Dal Vangelo secondo Luca
Lc 7,24-30
Quando gli inviati di Giovanni furono partiti, Gesù si mise a parlare di Giovanni alle folle:
«Che cosa siete andati a vedere nel deserto? Una canna sbattuta dal vento? Allora, che cosa siete andati a vedere? Un uomo vestito con abiti di lusso? Ecco, quelli che portano vesti sontuose e vivono nel lusso stanno nei palazzi dei re. Ebbene, che cosa siete andati a vedere? Un profeta? Sì, io vi dico, anzi, più che un profeta. Egli è colui del quale sta scritto:
"Ecco, dinanzi a te mando il mio messaggero,
davanti a te egli preparerà la tua via".
Io vi dico: fra i nati da donna non vi è alcuno più grande di Giovanni, ma il più piccolo nel regno di Dio è più grande di lui.
Tutto il popolo che lo ascoltava, e anche i pubblicani, ricevendo il battesimo di Giovanni, hanno riconosciuto che Dio è giusto. Ma i farisei e i dottori della Legge, non facendosi battezzare da lui, hanno reso vano il disegno di Dio su di loro».
Per ben tre volte Gesù, rivolgendosi alle folle e parlando loro di Giovanni, chiede: «Che cosa siete andati a vedere nel deserto?». In realtà Gesù, più che porre domande, vuole parlare della testimonianza di Giovanni. Ne fa un elogio e ne traccia l’identità, mettendo in risalto la sua missione di profeta e di messaggero che prepara la via del Signore.

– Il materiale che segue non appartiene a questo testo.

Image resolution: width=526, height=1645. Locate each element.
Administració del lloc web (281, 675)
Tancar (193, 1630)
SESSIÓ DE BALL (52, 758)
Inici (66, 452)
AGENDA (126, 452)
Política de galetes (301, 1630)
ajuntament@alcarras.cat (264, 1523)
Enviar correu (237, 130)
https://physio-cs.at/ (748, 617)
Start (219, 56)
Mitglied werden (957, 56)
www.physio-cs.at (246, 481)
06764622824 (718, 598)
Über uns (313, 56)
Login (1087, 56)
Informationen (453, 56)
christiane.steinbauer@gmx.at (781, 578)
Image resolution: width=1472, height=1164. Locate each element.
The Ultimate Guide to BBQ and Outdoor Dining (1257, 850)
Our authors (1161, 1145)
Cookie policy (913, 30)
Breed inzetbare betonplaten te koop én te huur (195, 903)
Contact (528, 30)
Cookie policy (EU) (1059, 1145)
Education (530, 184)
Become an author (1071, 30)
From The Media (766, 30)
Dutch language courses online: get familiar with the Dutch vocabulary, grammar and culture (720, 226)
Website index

A sentire Gesù, cosa non è Giovanni?
Non è “una canna sbattuta dal vento”, ossia uno che si piega alla volontà dei potenti, come fanno invece i falsi profeti. Lui no: non è né incerto né pauroso né opportunista, soprattutto non è un lecchino che dice alla gente ciò che alla gente piace sentirsi dire.
Non è “un uomo vestito con abiti di lusso”, cioè non è un tipo ambizioso e non ci tiene certo a ostentare frequentazioni altolocate indossando abiti di lusso come coloro che vivevano nei palazzi dei re.
Chi è allora Giovanni? Gesù dice: È «più che un profeta».
Ma se “il più piccolo nel regno di Dio è più grande di lui” è perché il Battista sta sulla soglia, tra «l’antico» e «il nuovo» che Gesù inaugura con la sua venuta. Sì, siamo tutti più grandi di Giovanni, non per i nostri meriti però; piuttosto per la condizione nuova che Dio regala agli uomini attraverso il Figlio, nello Spirito Santo. Colmi di Spirito Santo, siamo nuove creature, figli adottivi che possono rivolgersi a Dio chiamandolo “«Abbà», papà.
Com’è che allora non riusciamo a percepire questa nostra grandezza?
Perché non ci coinvolge al punto da renderci e farci sentire “nuove creature”, figli amati?
Perché corriamo il rischio di rendere vano il disegno di Dio su di noi?
Sarà forse che viviamo nella dimenticanza, sviati, distratti, apatici, incapaci di tenere fisso lo sguardo sull’opera di Dio che, per dono e mistero, si compie ogni giorno anche su di noi?